Material provided:

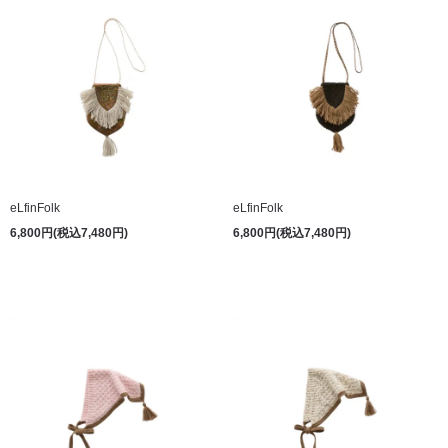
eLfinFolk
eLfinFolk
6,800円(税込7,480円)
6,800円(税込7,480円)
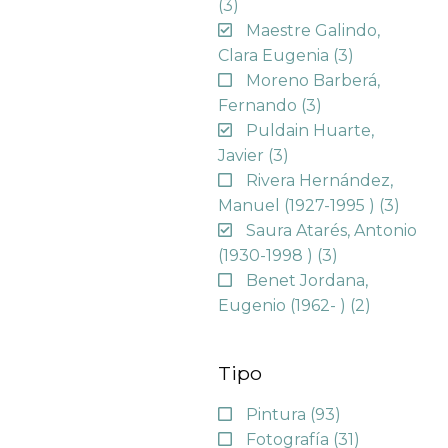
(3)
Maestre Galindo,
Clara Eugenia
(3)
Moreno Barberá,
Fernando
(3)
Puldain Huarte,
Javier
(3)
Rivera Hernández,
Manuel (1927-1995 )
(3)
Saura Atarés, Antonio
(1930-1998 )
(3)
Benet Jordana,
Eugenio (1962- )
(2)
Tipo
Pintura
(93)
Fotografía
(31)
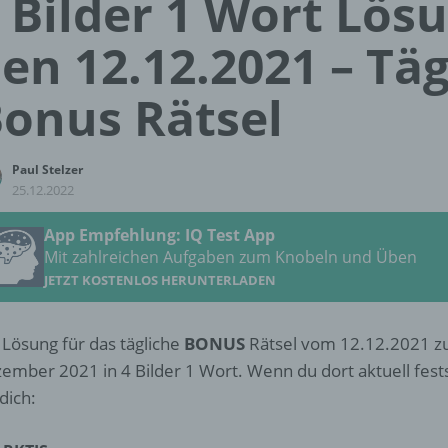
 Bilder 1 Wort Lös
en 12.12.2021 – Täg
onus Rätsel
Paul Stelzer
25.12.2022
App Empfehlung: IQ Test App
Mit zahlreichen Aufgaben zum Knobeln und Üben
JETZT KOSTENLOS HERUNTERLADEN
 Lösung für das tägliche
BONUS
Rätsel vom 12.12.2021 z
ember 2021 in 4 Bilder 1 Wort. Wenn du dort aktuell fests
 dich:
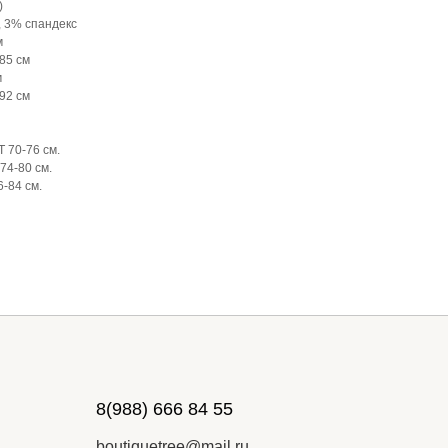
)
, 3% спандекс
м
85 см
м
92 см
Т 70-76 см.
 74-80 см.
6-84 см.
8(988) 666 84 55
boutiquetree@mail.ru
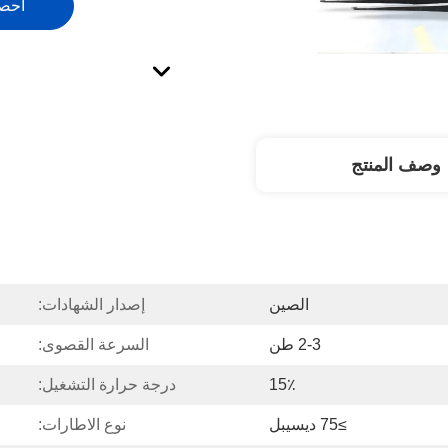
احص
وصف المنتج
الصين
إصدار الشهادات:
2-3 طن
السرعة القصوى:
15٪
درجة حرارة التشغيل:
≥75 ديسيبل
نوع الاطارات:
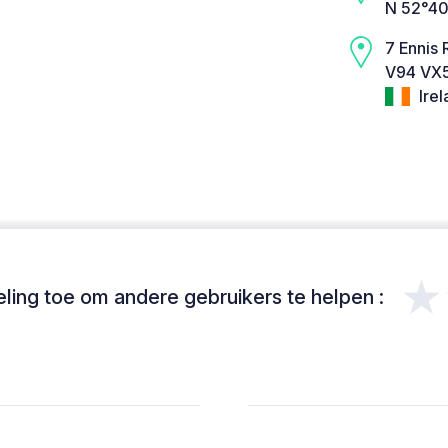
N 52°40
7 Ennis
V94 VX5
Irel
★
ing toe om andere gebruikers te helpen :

---

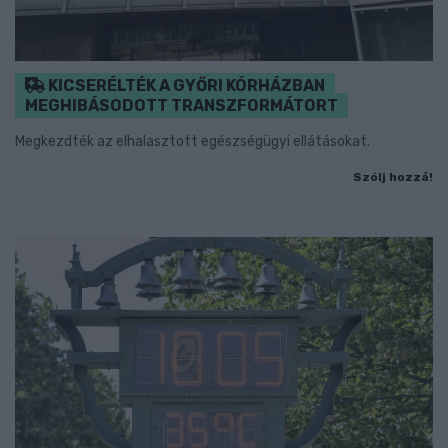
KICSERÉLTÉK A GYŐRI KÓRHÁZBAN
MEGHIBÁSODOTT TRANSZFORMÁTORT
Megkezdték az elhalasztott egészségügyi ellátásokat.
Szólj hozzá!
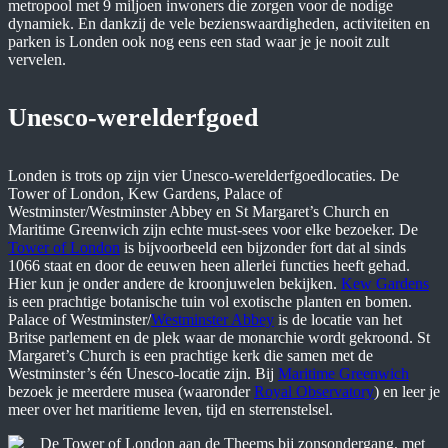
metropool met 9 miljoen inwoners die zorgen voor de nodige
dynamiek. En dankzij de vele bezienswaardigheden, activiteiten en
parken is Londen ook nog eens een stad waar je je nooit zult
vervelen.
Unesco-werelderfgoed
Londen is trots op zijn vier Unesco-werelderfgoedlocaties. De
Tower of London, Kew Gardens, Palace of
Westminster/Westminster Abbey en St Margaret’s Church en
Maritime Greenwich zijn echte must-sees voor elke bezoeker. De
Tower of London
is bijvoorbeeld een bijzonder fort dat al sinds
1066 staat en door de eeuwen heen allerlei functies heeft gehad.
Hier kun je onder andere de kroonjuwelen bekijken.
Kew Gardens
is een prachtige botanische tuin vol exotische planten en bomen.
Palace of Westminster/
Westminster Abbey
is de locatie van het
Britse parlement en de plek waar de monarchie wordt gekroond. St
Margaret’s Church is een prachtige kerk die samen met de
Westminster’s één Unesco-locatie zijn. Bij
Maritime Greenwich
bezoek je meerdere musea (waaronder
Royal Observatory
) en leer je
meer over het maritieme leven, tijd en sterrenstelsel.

The task: Write down exactly what the lines above say, from the line holding "Rätsel vom 12.12.2021 z" through the line holding "ing toe om andere", and nothing more. Do not copy the pictures.

Answer for this exercise:
Rätsel vom 12.12.2021 z
ember 2021 in 4 Bilder 1 Wort. Wenn du dort aktuell fests
 dich:
)
, 3% спандекс
м
85 см
м
92 см
Т 70-76 см.
 74-80 см.
6-84 см.
8(988) 666 84 55
boutiquetree@mail.ru
احص
وصف المنتج
الصين
إصدار الشهادات:
2-3 طن
السرعة القصوى:
15٪
درجة حرارة التشغيل:
≥75 ديسيبل
نوع الاطارات:
N 52°40
7 Ennis
V94 VX5
Irel
★
ing toe om andere gebruikers te helpen :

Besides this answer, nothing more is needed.